* _Source data_

● ● ● ●

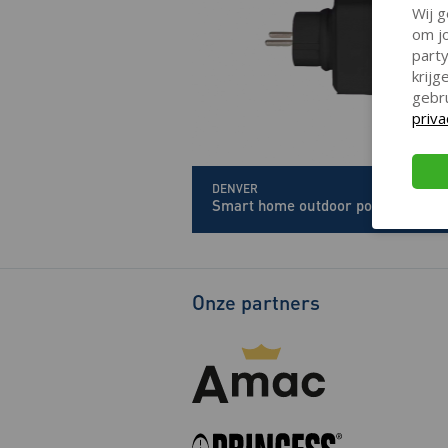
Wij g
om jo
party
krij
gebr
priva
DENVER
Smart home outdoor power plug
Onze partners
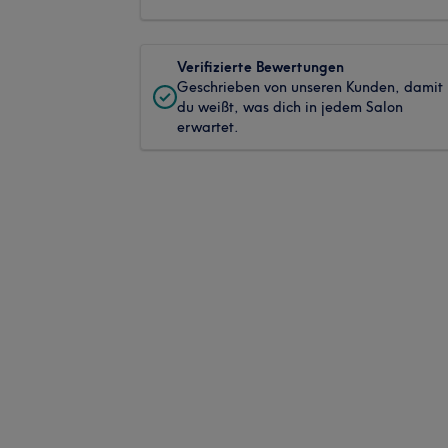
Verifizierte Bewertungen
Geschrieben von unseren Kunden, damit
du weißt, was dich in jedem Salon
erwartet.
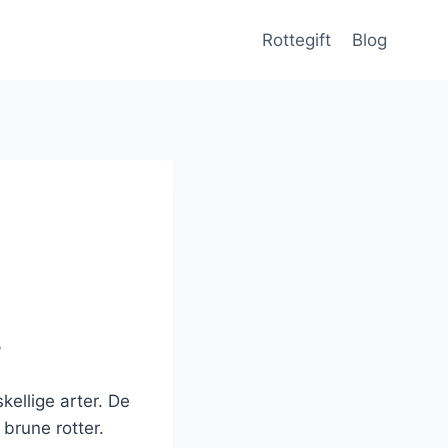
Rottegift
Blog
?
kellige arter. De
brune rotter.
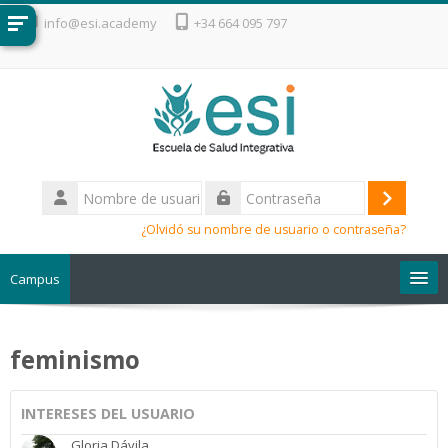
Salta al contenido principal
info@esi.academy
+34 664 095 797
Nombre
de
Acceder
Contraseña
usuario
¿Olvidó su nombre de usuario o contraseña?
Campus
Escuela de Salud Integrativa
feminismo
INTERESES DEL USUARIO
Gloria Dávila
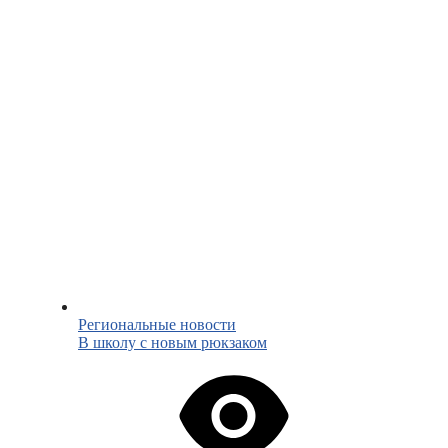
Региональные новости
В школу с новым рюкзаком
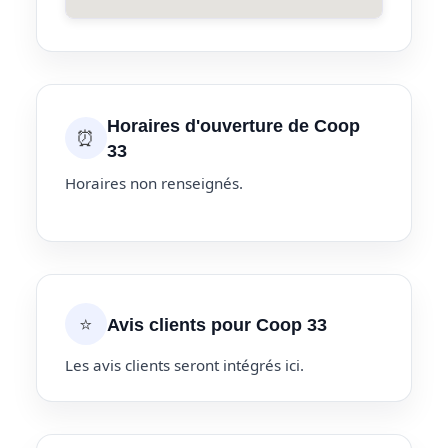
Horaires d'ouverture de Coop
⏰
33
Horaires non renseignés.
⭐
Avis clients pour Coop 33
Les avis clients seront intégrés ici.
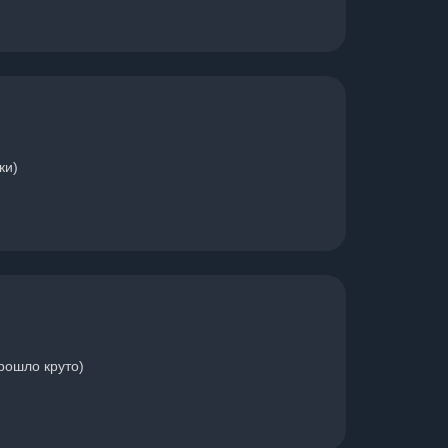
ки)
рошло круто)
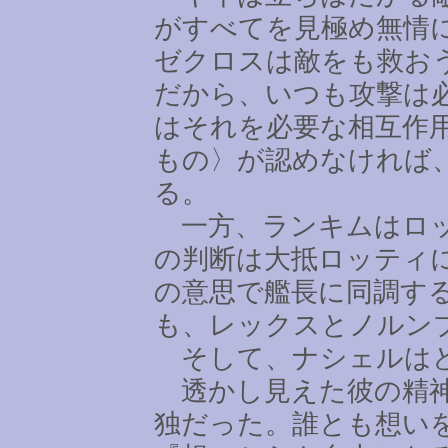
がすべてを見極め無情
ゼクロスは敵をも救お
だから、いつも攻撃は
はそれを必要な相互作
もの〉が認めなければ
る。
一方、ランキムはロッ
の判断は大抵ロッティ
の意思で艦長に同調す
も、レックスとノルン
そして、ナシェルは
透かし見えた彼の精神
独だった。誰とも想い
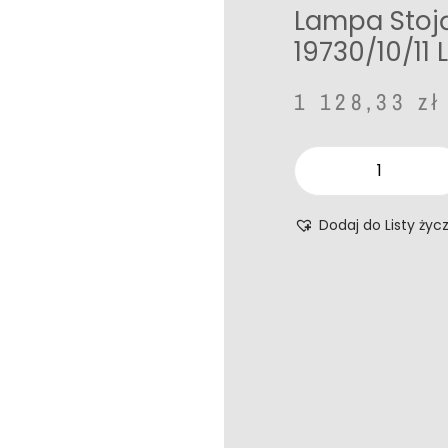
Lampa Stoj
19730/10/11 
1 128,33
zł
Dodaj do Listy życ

● ● ● ●

* _Task objective_
Would you retype every record above exactly, leaving out the pictures?

* _Answer box_
Wij g
om jo
party
krij
gebr
priva
DENVER
Smart home outdoor power plug
Onze partners
Verifizierte Bewertungen
Geschrieben von unseren Kunden, damit
du weißt, was dich in jedem Salon
erwartet.
Rottegift
Blog
?
kellige arter. De
brune rotter.
Salta al contenido principal
info@esi.academy
+34 664 095 797
Nombre
de
Acceder
Contraseña
usuario
¿Olvidó su nombre de usuario o contraseña?
Campus
Escuela de Salud Integrativa
feminismo
INTERESES DEL USUARIO
Gloria Dávila
Региональные новости
В школу с новым рюкзаком
Horaires d'ouverture de Coop
⏰
33
Horaires non renseignés.
⭐
Avis clients pour Coop 33
Les avis clients seront intégrés ici.
ки)
рошло круто)
がすべてを見極め無情
ゼクロスは敵をも救お
だから、いつも攻撃は
はそれを必要な相互作
もの〉が認めなければ
る。
一方、ランキムはロッ
の判断は大抵ロッティ
の意思で艦長に同調す
も、レックスとノルン
そして、ナシェルは
透かし見えた彼の精神
独だった。誰とも想い
Lampa Stoj
19730/10/11 
1 128,33
zł
Dodaj do Listy życ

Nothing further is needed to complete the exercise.